Locate the string "wear" in the records below. Copy every line where it occurs.

• _EXCERPTED DATA_:
****************************************

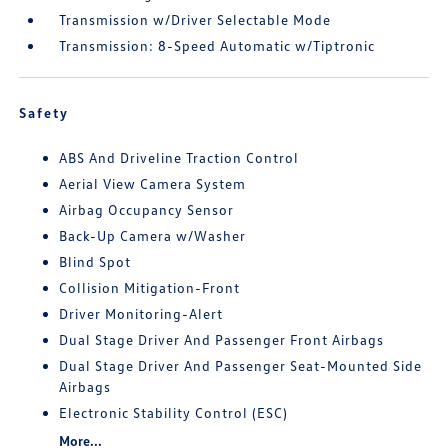
Transmission w/Driver Selectable Mode
Transmission: 8-Speed Automatic w/Tiptronic
Safety
ABS And Driveline Traction Control
Aerial View Camera System
Airbag Occupancy Sensor
Back-Up Camera w/Washer
Blind Spot
Collision Mitigation-Front
Driver Monitoring-Alert
Dual Stage Driver And Passenger Front Airbags
Dual Stage Driver And Passenger Seat-Mounted Side
Airbags
Electronic Stability Control (ESC)
More...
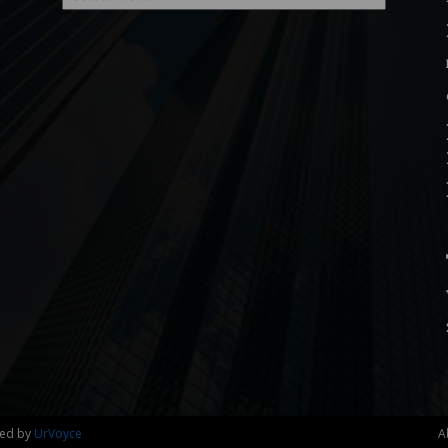
ned by
UrVoyce
A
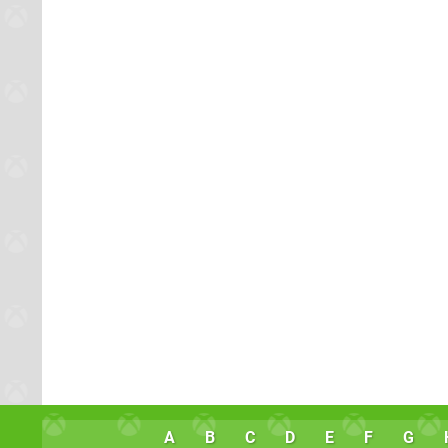
A
B
C
D
E
F
G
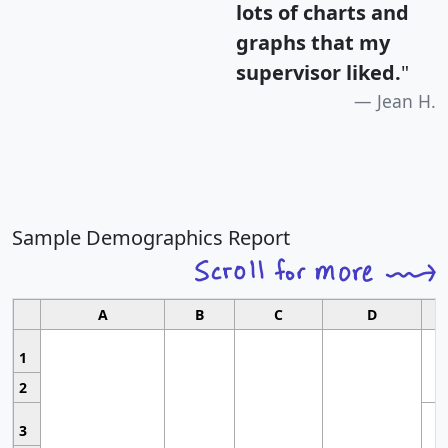
lots of charts and
graphs that my
supervisor liked.
"
Jean H.
Sample Demographics Report
A
B
C
D
1
2
3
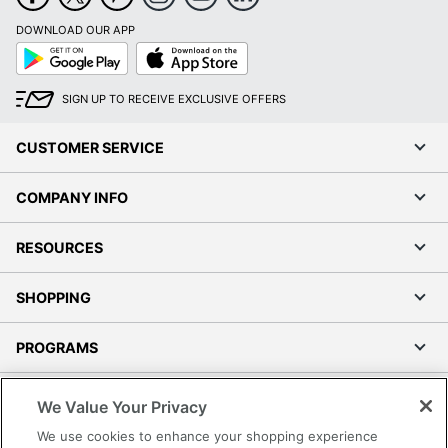
DOWNLOAD OUR APP
Google
App
Play
Store
SIGN UP TO RECEIVE EXCLUSIVE OFFERS
CUSTOMER SERVICE
COMPANY INFO
RESOURCES
SHOPPING
PROGRAMS
Terms of Use
We Value Your Privacy
Privacy Policy
We use cookies to enhance your shopping experience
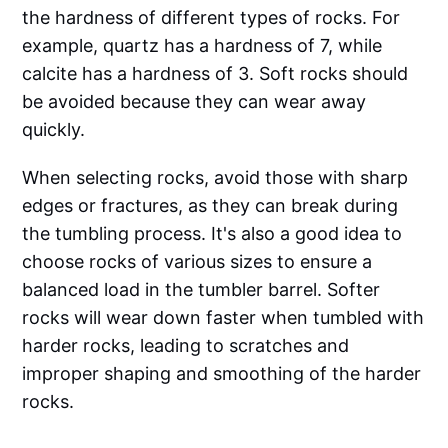
the hardness of different types of rocks. For
example, quartz has a hardness of 7, while
calcite has a hardness of 3. Soft rocks should
be avoided because they can wear away
quickly.
When selecting rocks, avoid those with sharp
edges or fractures, as they can break during
the tumbling process. It's also a good idea to
choose rocks of various sizes to ensure a
balanced load in the tumbler barrel. Softer
rocks will wear down faster when tumbled with
harder rocks, leading to scratches and
improper shaping and smoothing of the harder
rocks.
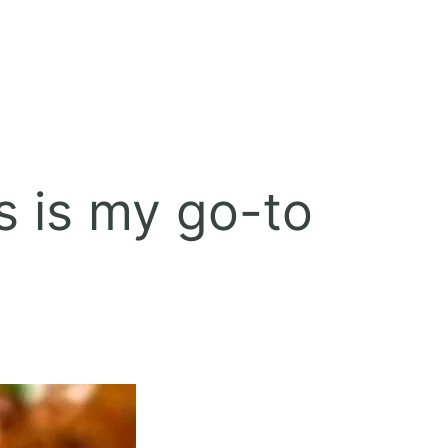
s is my go-to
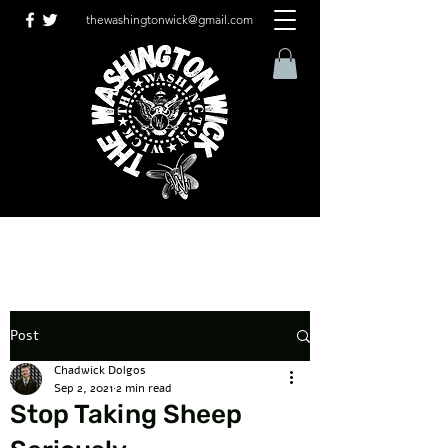
thewashingtonwick@gmail.com
Post
Chadwick Dolgos
Sep 2, 2021
2 min read
Stop Taking Sheep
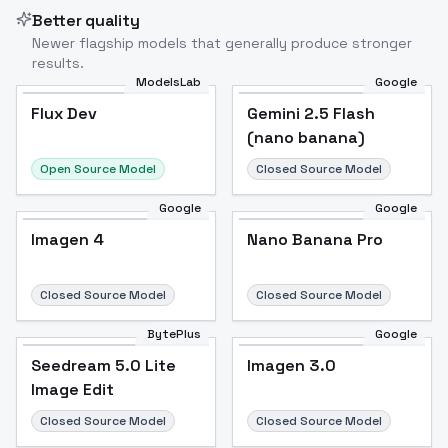
Better quality
Newer flagship models that generally produce stronger
results.
ModelsLab
Google
Flux Dev
Flux Dev
Popular
Gemini 2.5 Flash
(nano banana)
Open Source Model
Closed Source Model
Google
Google
Imagen 4
Nano Banana Pro
Closed Source Model
Closed Source Model
BytePlus
Google
Seedream 5.0 Lite
Imagen 3.0
Image Edit
Closed Source Model
Closed Source Model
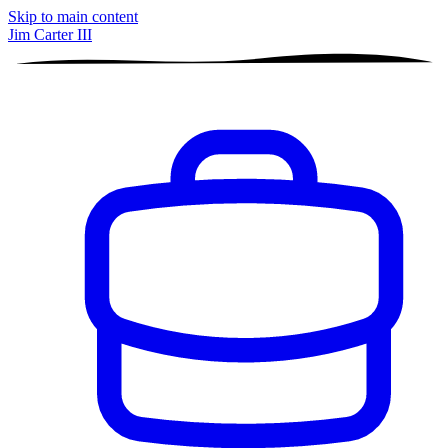
Skip to main content
Jim Carter III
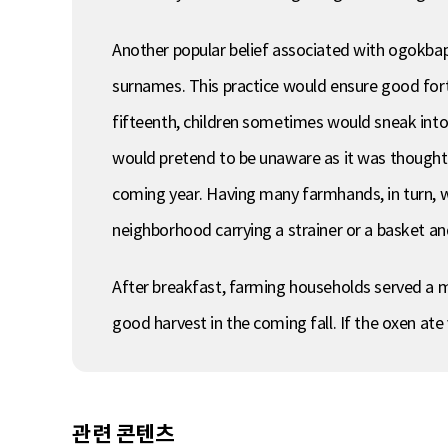
Another popular belief associated with ogokbap 
surnames. This practice would ensure good fort
fifteenth, children sometimes would sneak int
would pretend to be unaware as it was though
coming year. Having many farmhands, in turn, wa
neighborhood carrying a strainer or a basket a
After breakfast, farming households served a me
good harvest in the coming fall. If the oxen ate 
관련 콘텐츠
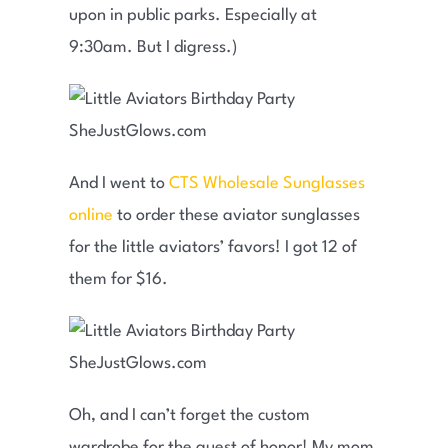
upon in public parks. Especially at
9:30am. But I digress.)
And I went to
CTS Wholesale Sunglasses
online
to order these aviator sunglasses
for the little aviators’ favors! I got 12 of
them for $16.
Oh, and I can’t forget the custom
wardrobe for the guest of honor! My mom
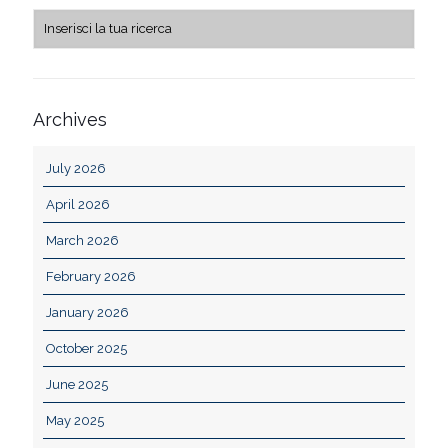
Archives
July 2026
April 2026
March 2026
February 2026
January 2026
October 2025
June 2025
May 2025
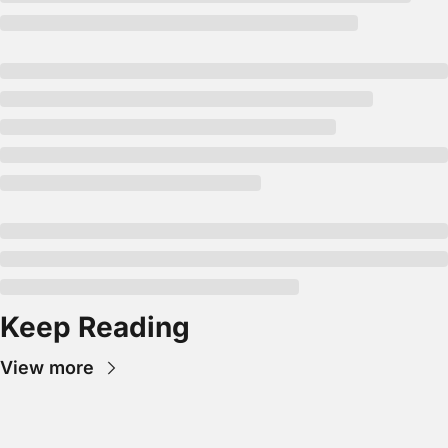
Keep Reading
View more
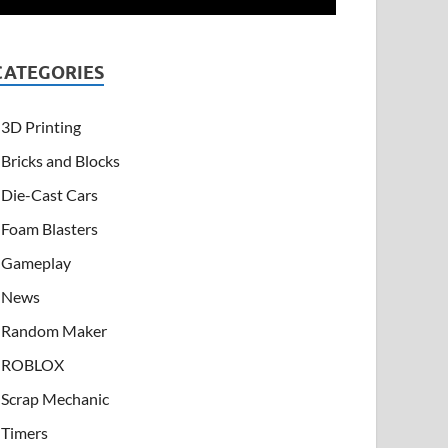
CATEGORIES
3D Printing
Bricks and Blocks
Die-Cast Cars
Foam Blasters
Gameplay
News
Random Maker
ROBLOX
Scrap Mechanic
Timers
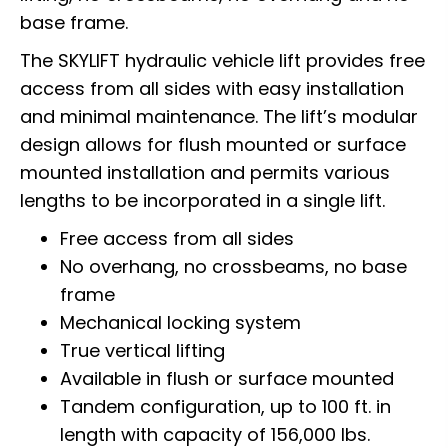
base frame.
The SKYLIFT hydraulic vehicle lift provides free
access from all sides with easy installation
and minimal maintenance. The lift’s modular
design allows for flush mounted or surface
mounted installation and permits various
lengths to be incorporated in a single lift.
Free access from all sides
No overhang, no crossbeams, no base
frame
Mechanical locking system
True vertical lifting
Available in flush or surface mounted
Tandem configuration, up to 100 ft. in
length with capacity of 156,000 lbs.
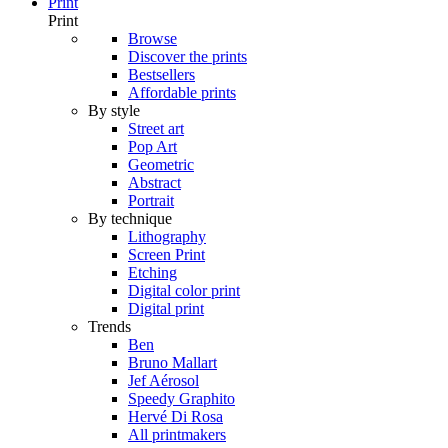
Print
Print
Browse
Discover the prints
Bestsellers
Affordable prints
By style
Street art
Pop Art
Geometric
Abstract
Portrait
By technique
Lithography
Screen Print
Etching
Digital color print
Digital print
Trends
Ben
Bruno Mallart
Jef Aérosol
Speedy Graphito
Hervé Di Rosa
All printmakers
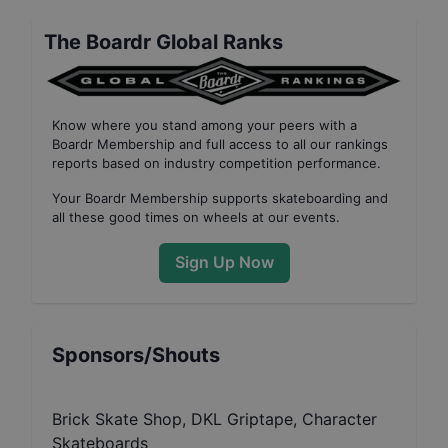
The Boardr Global Ranks
Know where you stand among your peers with
a
Boardr Membership
and full access to all our
rankings
reports based on industry competition performance
.
Your
Boardr Membership
supports skateboarding and
all these good times on wheels at our events.
Sign Up Now
Sponsors/Shouts
Brick Skate Shop, DKL Griptape, Character
Skateboards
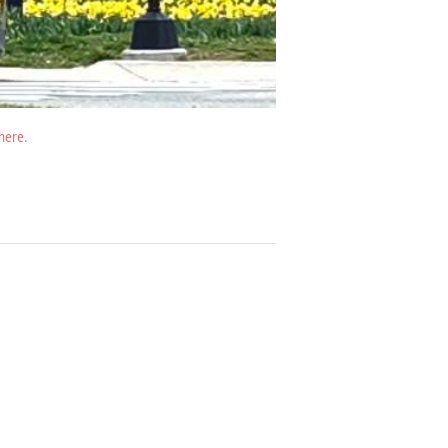
 here.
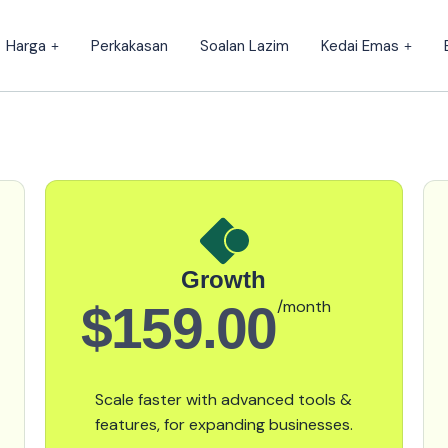
Harga
Perkakasan
Soalan Lazim
Kedai Emas
Growth
$159.00
/month
Scale faster with advanced tools &
features, for expanding businesses.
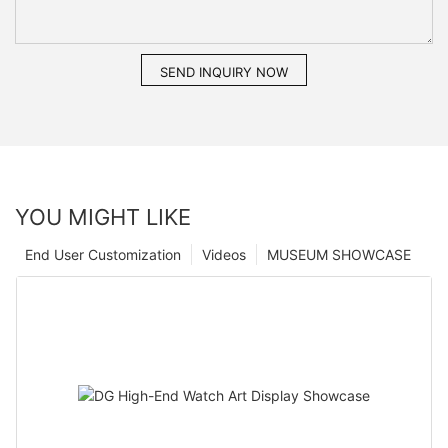
SEND INQUIRY NOW
YOU MIGHT LIKE
End User Customization
Videos
MUSEUM SHOWCASE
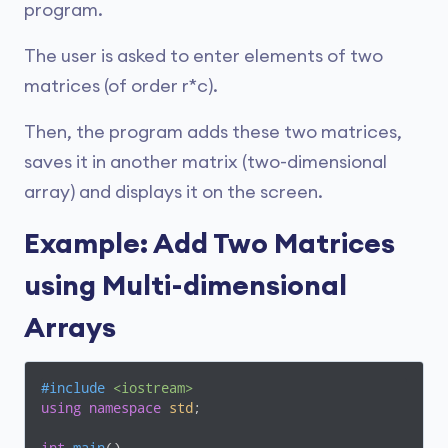
program.
The user is asked to enter elements of two
matrices (of order r*c).
Then, the program adds these two matrices,
saves it in another matrix (two-dimensional
array) and displays it on the screen.
Example: Add Two Matrices
using Multi-dimensional
Arrays
#
include
<iostream>
using
namespace
std
;
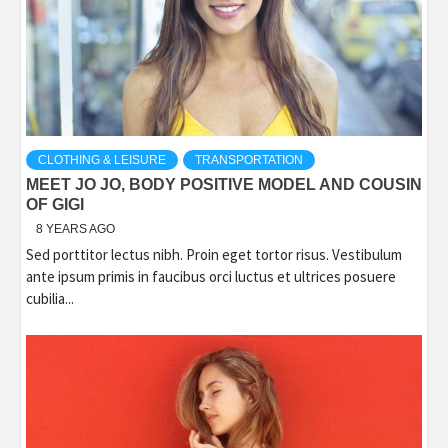
CLOTHING & LEISURE
TRANSPORTATION
MEET JO JO, BODY POSITIVE MODEL AND COUSIN
OF GIGI
8 YEARS AGO
Sed porttitor lectus nibh. Proin eget tortor risus. Vestibulum
ante ipsum primis in faucibus orci luctus et ultrices posuere
cubilia...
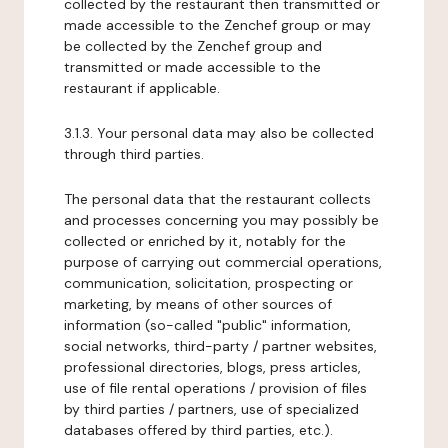
collected by the restaurant then transmitted or
made accessible to the Zenchef group or may
be collected by the Zenchef group and
transmitted or made accessible to the
restaurant if applicable.
3.1.3. Your personal data may also be collected
through third parties.
The personal data that the restaurant collects
and processes concerning you may possibly be
collected or enriched by it, notably for the
purpose of carrying out commercial operations,
communication, solicitation, prospecting or
marketing, by means of other sources of
information (so-called "public" information,
social networks, third-party / partner websites,
professional directories, blogs, press articles,
use of file rental operations / provision of files
by third parties / partners, use of specialized
databases offered by third parties, etc.).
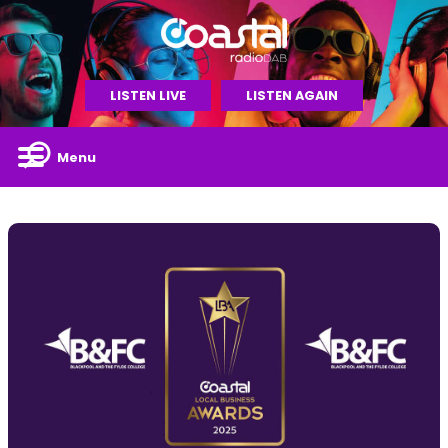
LISTEN LIVE
LISTEN AGAIN
Menu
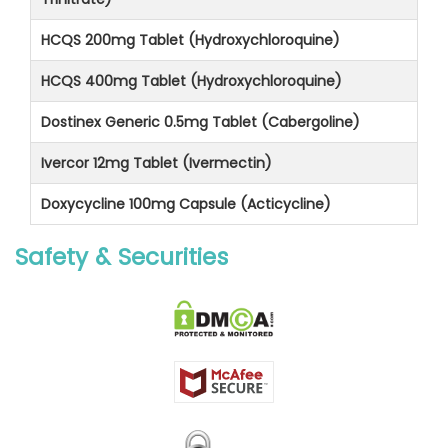
HCQS 200mg Tablet (Hydroxychloroquine)
HCQS 400mg Tablet (Hydroxychloroquine)
Dostinex Generic 0.5mg Tablet (Cabergoline)
Ivercor 12mg Tablet (Ivermectin)
Doxycycline 100mg Capsule (Acticycline)
Safety & Securities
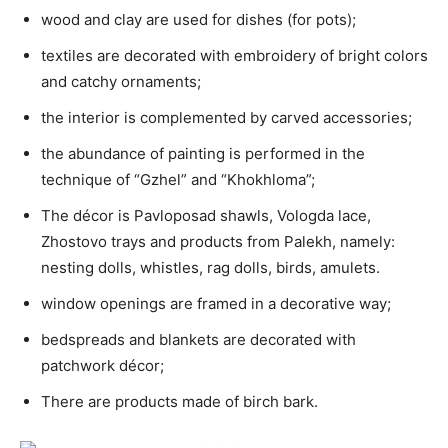
wood and clay are used for dishes (for pots);
textiles are decorated with embroidery of bright colors
and catchy ornaments;
the interior is complemented by carved accessories;
the abundance of painting is performed in the
technique of “Gzhel” and “Khokhloma”;
The décor is Pavloposad shawls, Vologda lace,
Zhostovo trays and products from Palekh, namely:
nesting dolls, whistles, rag dolls, birds, amulets.
window openings are framed in a decorative way;
bedspreads and blankets are decorated with
patchwork décor;
There are products made of birch bark.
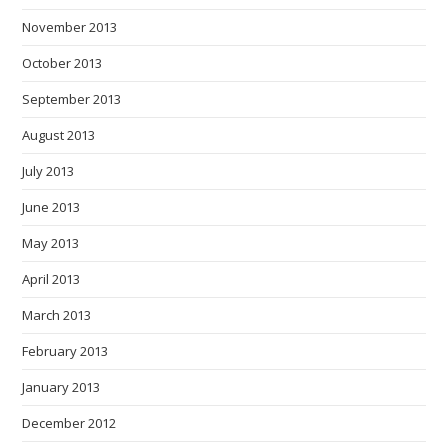
November 2013
October 2013
September 2013
August 2013
July 2013
June 2013
May 2013
April 2013
March 2013
February 2013
January 2013
December 2012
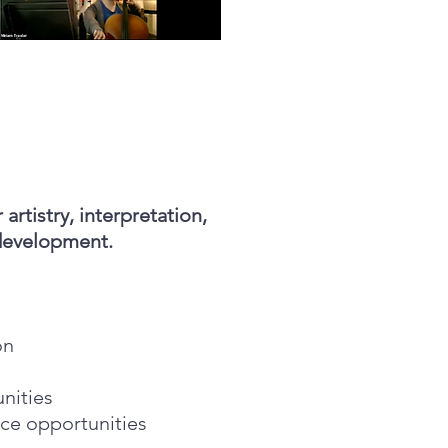
artistry, interpretation,
development.
ion
unities
ce opportunities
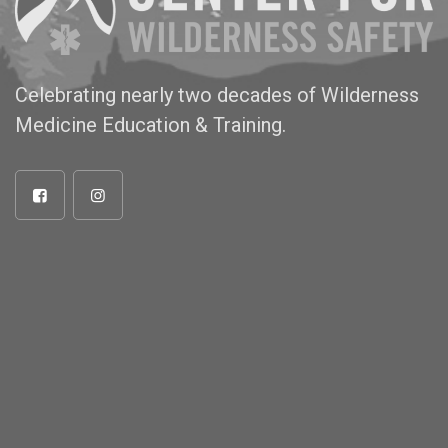
Celebrating nearly two decades of Wilderness
Medicine Education & Training.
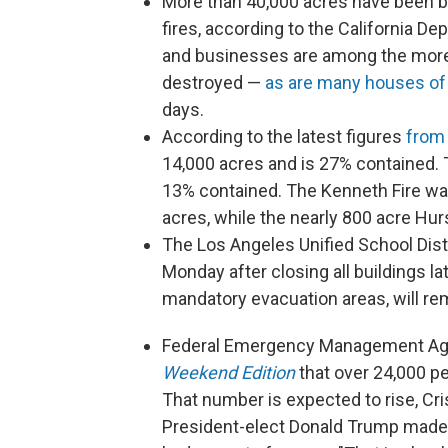
More than 40,000 acres have been bu
fires, according to the California D
and businesses are among the more 
destroyed —
as are many houses of
days.
According to the latest figures
from 
14,000 acres and is 27% contained. T
13% contained. The Kenneth Fire was
acres, while the nearly 800 acre Hur
The Los Angeles Unified School Dist
Monday after closing all buildings 
mandatory evacuation areas, will rema
Federal Emergency Management Age
Weekend Edition
that over 24,000 pe
That number is expected to rise, Cri
President-elect Donald Trump made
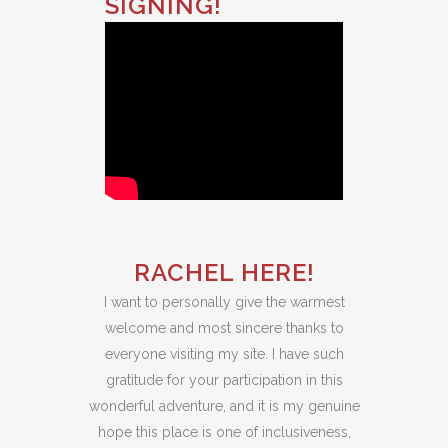
SIGNING!
RACHEL HERE!
I want to personally give the warmest
welcome and most sincere thanks to
everyone visiting my site. I have such
gratitude for your participation in this
wonderful adventure, and it is my genuine
hope this place is one of inclusiveness,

****************************************

• _EXERCISE RESPONSE_:
be avoided because they can wear away
rocks will wear down faster when tumbled with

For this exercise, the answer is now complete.